# 2 Blackhawks down



## RandomElk16 (Sep 17, 2013)

Had a KSL alert this morning about it. Pretty crazy!









2 National Guard Black Hawk helicopters crash in American Fork Canyon


Two Utah National Guard Black Hawk helicopters crashed following an incident in American Fork Canyon early Tuesday.




www.fox13now.com


----------



## Critter (Mar 20, 2010)




----------



## middlefork (Nov 2, 2008)

Sounds like everybody got out ok. Glad to hear.


----------



## backcountry (May 19, 2016)

Wow. So glad they survived.


----------



## DallanC (Jan 13, 2009)

Last time I drove to the top of Mineral Basin was 1988. Road wasn't too bad, the ole CJ-7 walked up there like it was nothing.
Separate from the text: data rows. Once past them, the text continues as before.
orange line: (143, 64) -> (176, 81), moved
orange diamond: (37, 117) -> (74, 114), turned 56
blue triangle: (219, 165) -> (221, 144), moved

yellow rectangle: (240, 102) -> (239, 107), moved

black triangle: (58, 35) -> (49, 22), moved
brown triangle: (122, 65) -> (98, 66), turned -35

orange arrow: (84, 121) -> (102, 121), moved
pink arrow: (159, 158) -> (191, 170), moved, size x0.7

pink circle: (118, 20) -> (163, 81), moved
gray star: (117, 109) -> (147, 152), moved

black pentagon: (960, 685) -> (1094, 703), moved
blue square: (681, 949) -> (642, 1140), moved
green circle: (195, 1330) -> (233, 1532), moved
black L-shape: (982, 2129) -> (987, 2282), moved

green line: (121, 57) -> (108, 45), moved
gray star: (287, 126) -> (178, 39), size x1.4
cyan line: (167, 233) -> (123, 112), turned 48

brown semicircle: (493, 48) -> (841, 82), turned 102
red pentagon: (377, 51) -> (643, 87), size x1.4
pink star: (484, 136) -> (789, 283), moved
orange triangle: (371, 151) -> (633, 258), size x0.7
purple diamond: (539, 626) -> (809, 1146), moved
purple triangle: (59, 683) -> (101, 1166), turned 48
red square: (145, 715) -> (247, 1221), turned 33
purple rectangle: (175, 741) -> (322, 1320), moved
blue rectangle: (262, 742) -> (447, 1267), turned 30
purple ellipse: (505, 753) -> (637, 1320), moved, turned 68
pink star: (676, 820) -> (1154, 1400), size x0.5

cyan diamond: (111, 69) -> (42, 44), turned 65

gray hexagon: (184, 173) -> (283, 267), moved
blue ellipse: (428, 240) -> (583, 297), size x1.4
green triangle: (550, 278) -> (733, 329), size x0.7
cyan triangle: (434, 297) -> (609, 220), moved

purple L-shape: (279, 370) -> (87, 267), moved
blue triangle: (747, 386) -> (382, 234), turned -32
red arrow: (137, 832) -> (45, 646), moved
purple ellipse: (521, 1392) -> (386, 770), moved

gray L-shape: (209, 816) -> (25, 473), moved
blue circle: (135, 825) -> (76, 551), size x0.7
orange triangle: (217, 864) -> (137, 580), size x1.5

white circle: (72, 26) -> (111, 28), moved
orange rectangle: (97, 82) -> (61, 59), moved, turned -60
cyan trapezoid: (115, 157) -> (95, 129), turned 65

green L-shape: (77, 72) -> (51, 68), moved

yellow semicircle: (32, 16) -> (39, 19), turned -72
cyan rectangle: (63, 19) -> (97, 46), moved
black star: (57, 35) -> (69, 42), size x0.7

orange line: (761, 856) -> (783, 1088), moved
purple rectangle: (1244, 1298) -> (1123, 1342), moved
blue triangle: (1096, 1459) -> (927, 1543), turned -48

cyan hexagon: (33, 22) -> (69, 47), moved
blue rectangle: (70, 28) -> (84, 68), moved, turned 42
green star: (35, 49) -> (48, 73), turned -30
This was long before Snowbird defiled that beautiful area with ski lifts and granola bar wrappers. 

Anywho, this past summer I took the family on a drive up there. I was blown away by how bad the road had gotten, full lockers front and rear in the jeep and crawling up some pretty nasty obstacles. We made it up 2/3 of the way before turning around and heading back down. I like to drive up rough roads... but the older I get the less I like to fix broken crap. Heh... 

Its a beautiful area for sure.

-DallanC


----------